• Darin Vilano

Are Entrepreneurs Born or Made? | Inside My Business

Are entrepreneurs born or made?  Just what is it about this question that sparks such spirited debate among businesspeople, especially those that self-identify as entrepreneurs?  Regardless of which side of the argument you reside on, you have to admit that there’s a level of fascination with entrepreneurship that you just don't see with other career paths.  You rarely, if ever, hear anyone ask whether accountants, lawyers, ironworkers, or plumbers are born or made.

When people ask this question what they’re really talking about is natural talent versus acquired skill.  And, framing the question in this way creates an either-or  proposition.  It’s got to be one or the other, right?  Well, not so fast.  It turns out that both have a role to play, and it’s my belief that acquired skill carries far more weight in the long run.

There’s no question that possessing natural talent in a specific area is an advantage.  It means that you have an predisposition to be great at that particular thing.  This natural gift can give you an edge and even a head start over others, but it will only carry you so far unless it’s truly developed.  In other words, it takes acquired skill, the other part of the equation, in order to fully realize this potential.  It’s the constant and consistent practice, development, and hard work that allows you to reach the level of mastery.

Unfortunately, we all know people who had natural talent in something, but they never leveraged, nurtured, or developed it.  And, eventually, that natural talent atrophied and died.  As the old saying goes, the world is full of wasted talent.  Therefore, it’s plain to see that natural talent (a.k.a., being born with it) clearly isn’t enough.

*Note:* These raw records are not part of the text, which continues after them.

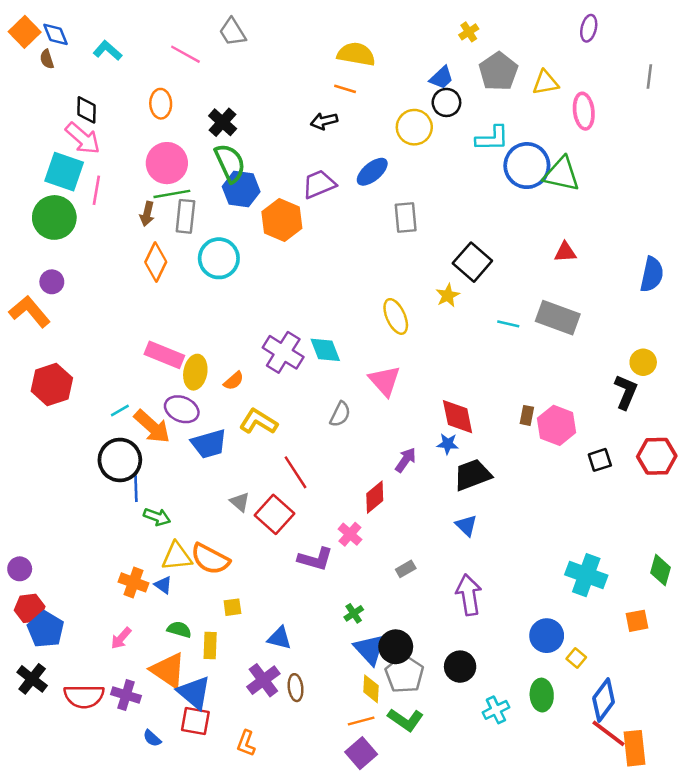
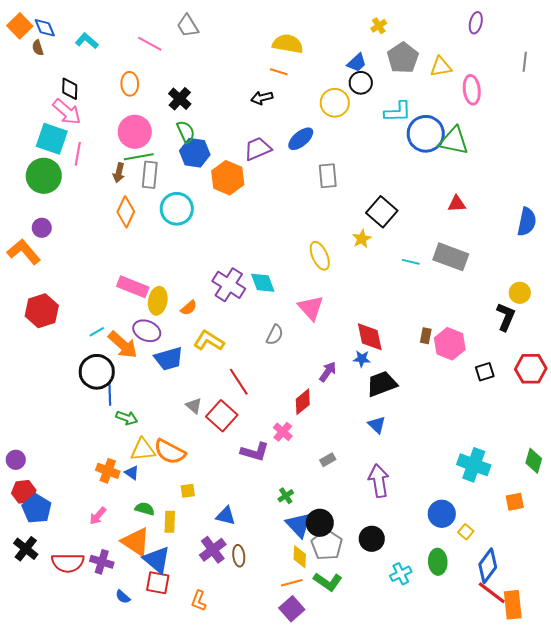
green semicircle: (230, 163) -> (186, 132), size x0.7

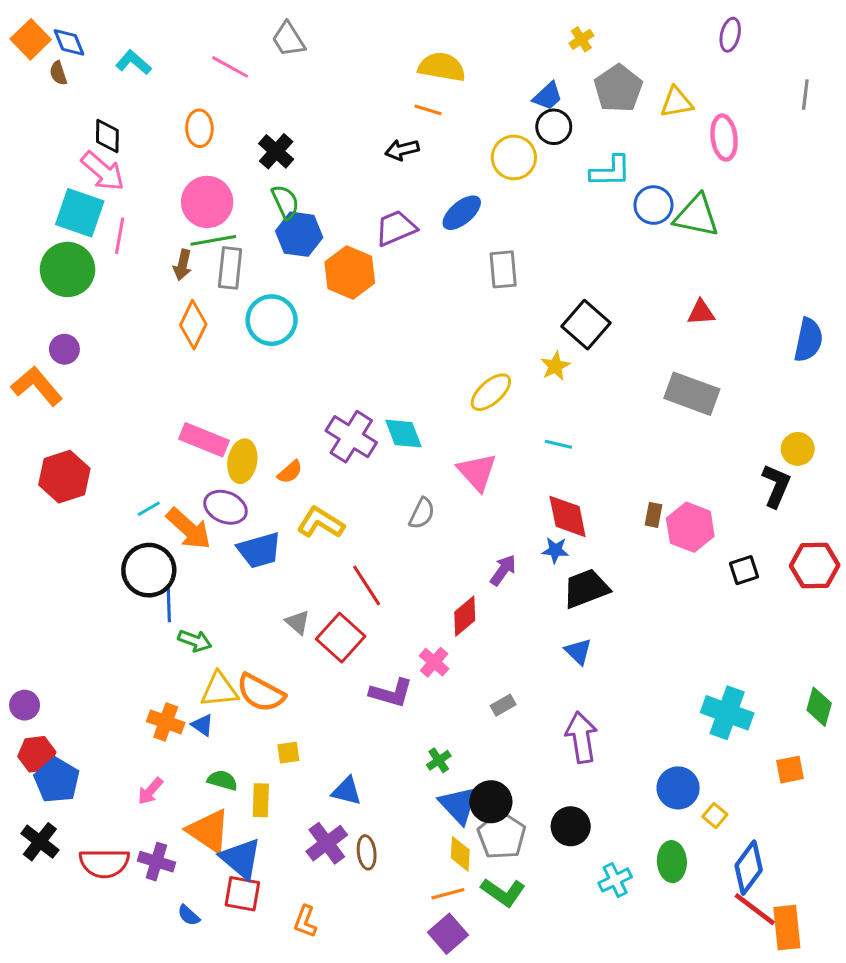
blue circle: (426, 134) -> (653, 205), size x0.7
yellow ellipse: (320, 256) -> (491, 392), turned 72
cyan line: (411, 262) -> (558, 444), moved

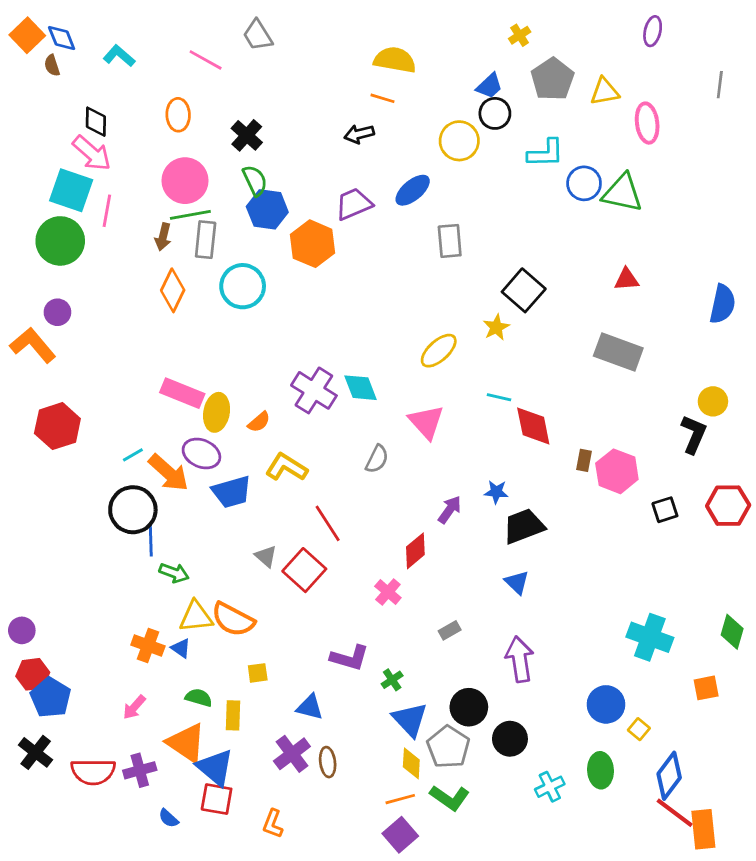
red diamond: (568, 516) -> (533, 426), moved
purple L-shape: (391, 693) -> (350, 658), moved
black circle: (491, 802) -> (469, 707), moved
purple cross: (156, 862) -> (140, 770), turned -32

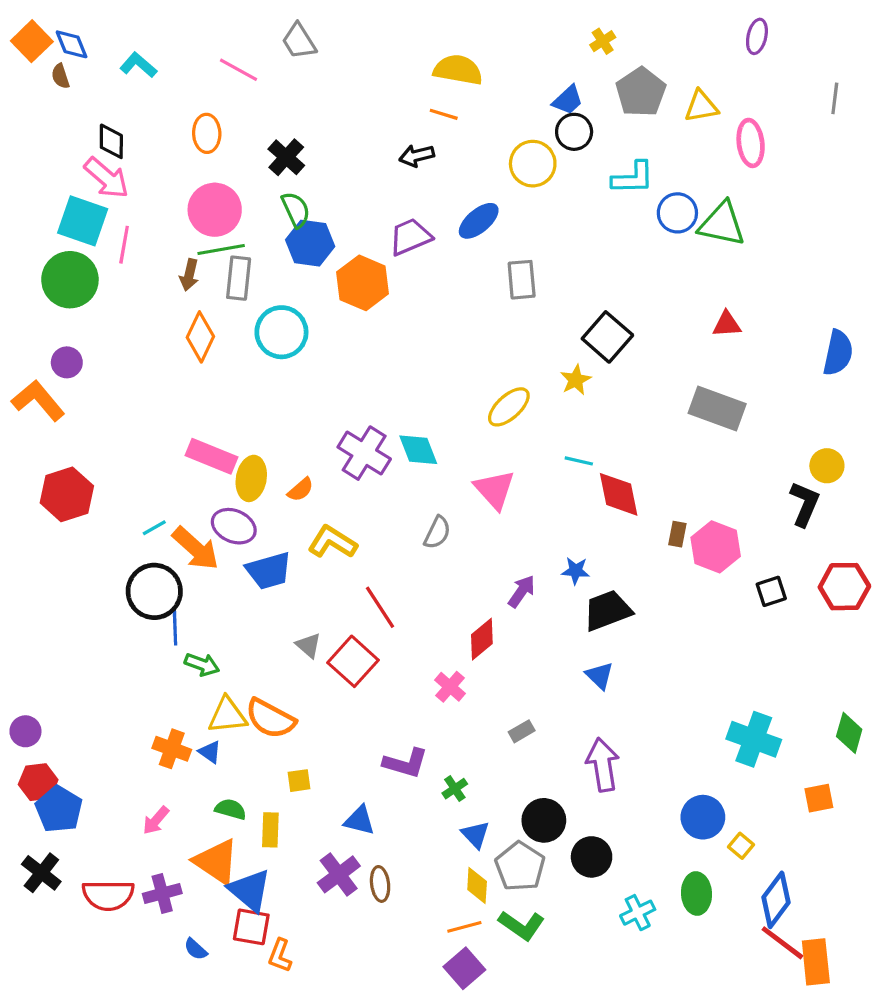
blue triangle: (410, 720) -> (475, 835), size x0.7
orange L-shape: (273, 824) -> (280, 956), moved

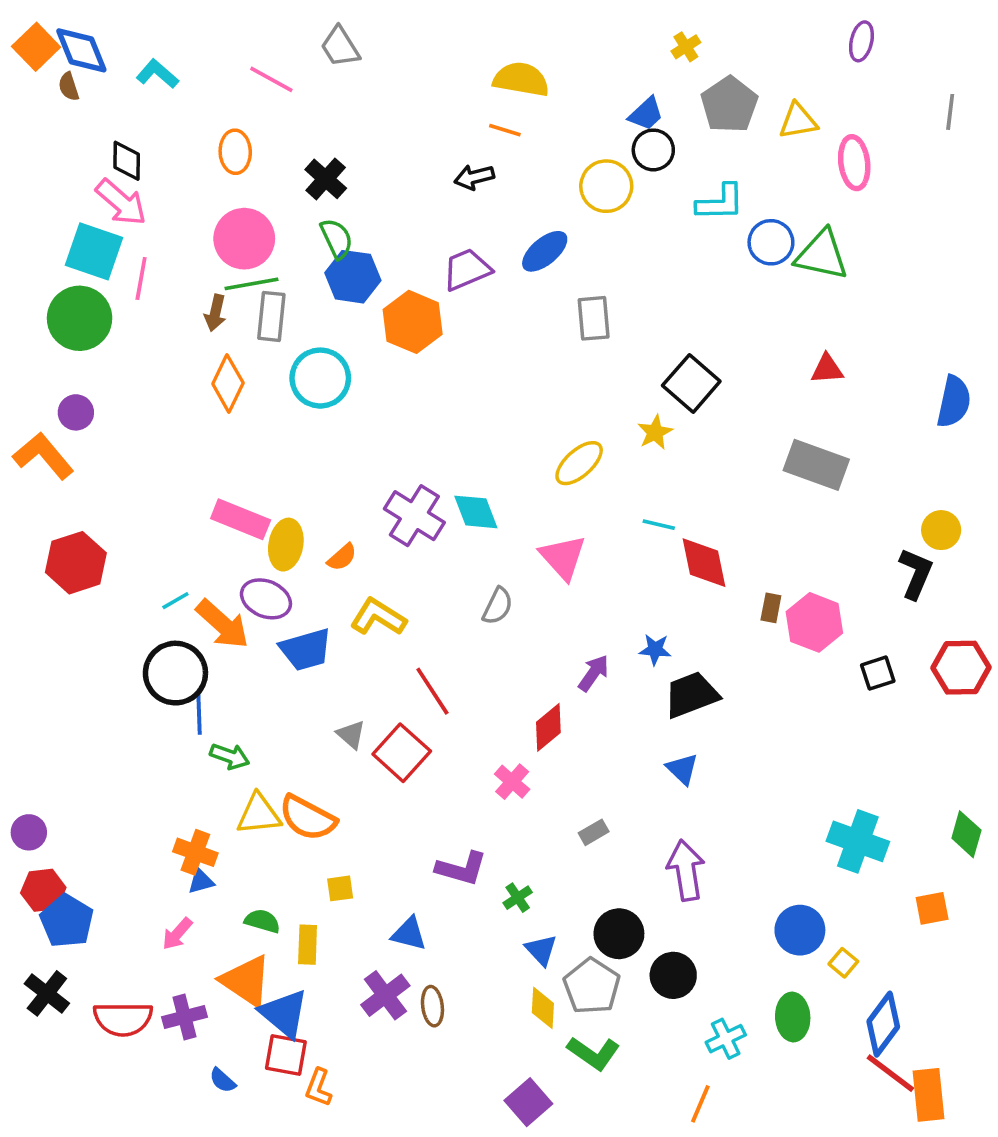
blue diamond: (72, 44) -> (81, 50), size x1.4
blue triangle: (210, 752) -> (201, 881), moved, turned -50
orange line: (464, 927) -> (700, 1104), moved, turned -52

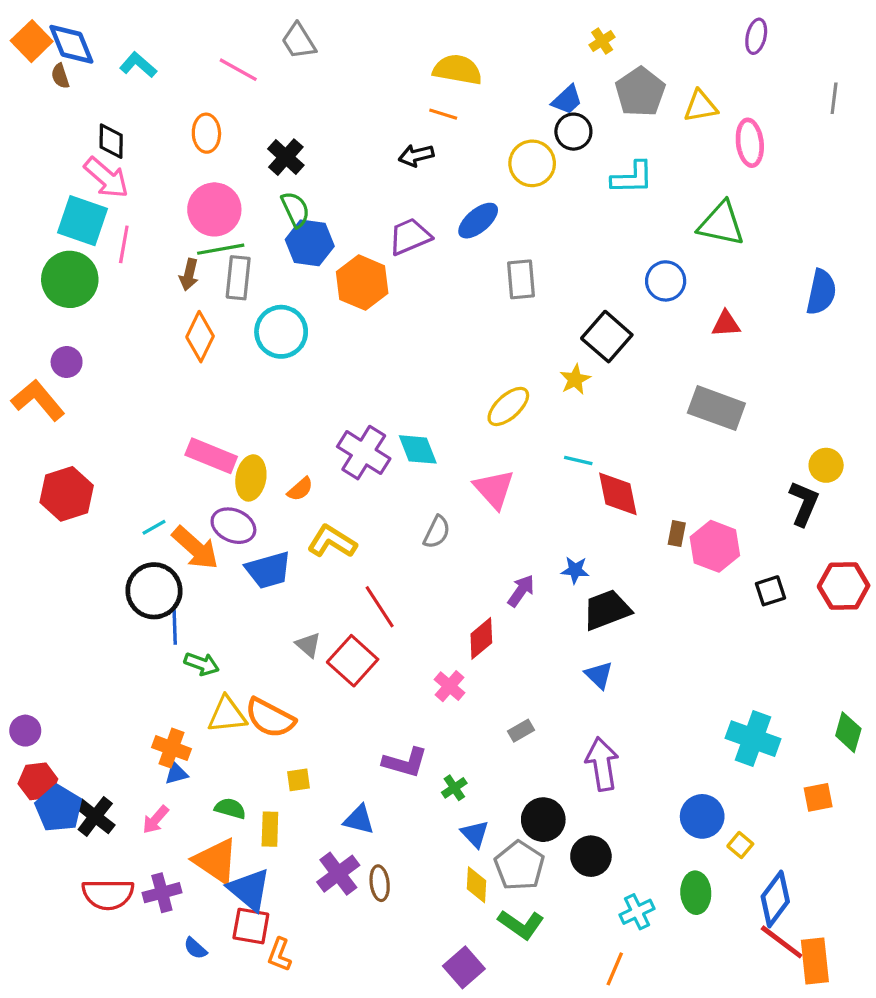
blue circle: (771, 242) -> (666, 281), moved
blue semicircle: (954, 402) -> (821, 292), moved
black cross: (47, 993) -> (95, 816), moved

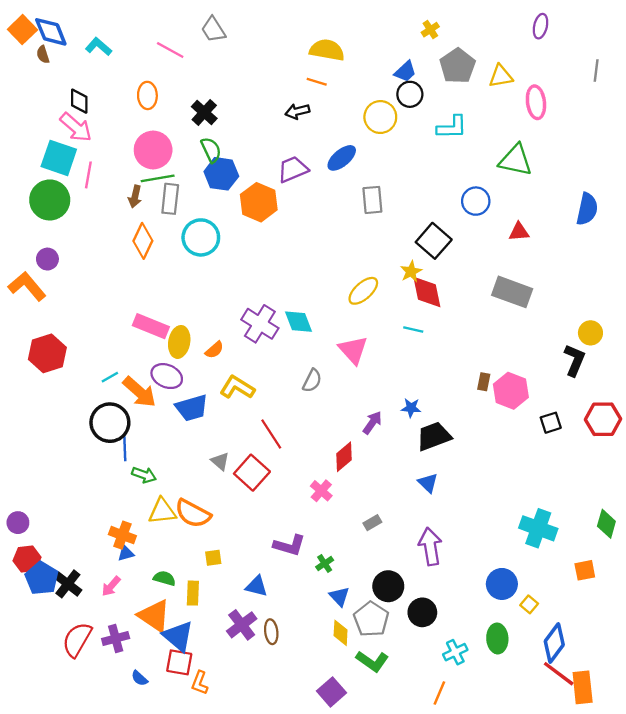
red diamond: (618, 494) -> (427, 292), moved
red semicircle: (108, 894) -> (77, 640), turned 120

Although you can’t control which talents you’re born with and which you’re not, you can control acquired skill.  And, it turns out, this is the variable that makes all the difference.  Acquired skill is what determines whether or not natural talent is transformed into greatness in the first place.  And, acquired skill allows you to develop in areas where you may have been lacking in talent.  Years of learning, executing, and taking action in an area where you have passion is a recipe for developing competence and success over the long term.  And, yes, this applies to the vocation of entrepreneurship too.

But, in order to completely address this topic, we have to deal with a flawed argument that’s often made in favor of natural talent.  It goes something like this:  “No matter how much I practice my jump shot or put in work in the gym, I’ll never be as good as LeBron James.  Therefore, it really comes down to natural talent.  You’re either born with it or you’re not.”  But, this is a false dichotomy.  Comparing entrepreneurs, or anyone for that matter, by this standard simply doesn’t make sense.  That’s like saying that you’re really not an entrepreneur unless you’re at the same level as Steve Jobs or Oprah Winfrey.  And, we all know this is ridiculous.  Why would we use the top 0.0000001% as the defining benchmark for anything?

Entrepreneurship is a big tent.  There’s room for anyone who’s willing to put in the work to be a part of it.  And, there are many ways to define success beyond just wealth and fame.  Creating jobs, delivering a product that makes a difference, pursuing a passion, contributing to the economy, supporting family members, giving back to the community, helping the environment, and creating a legacy are just a few examples of how entrepreneurs define success for themselves.

And, because entrepreneurship is such a long game (you can literally play your entire life), the skill you acquire will compound over time, thus making up for any lack of natural talent.  So, don’t let anyone convince you that you can’t be an entrepreneur just because you don't have the stereotypical narrative of hustling and working lemonade stands when you were a kid.  There are countless stories of successful entrepreneurs who would not describe themselves as being born with “it.”  Yet, they put in the work, pursued their passions, and achieved their dreams nonetheless.  If you have the desire and willingness to acquire the skills necessary over the long term, then you can also be a successful entrepreneur in however you choose to define it.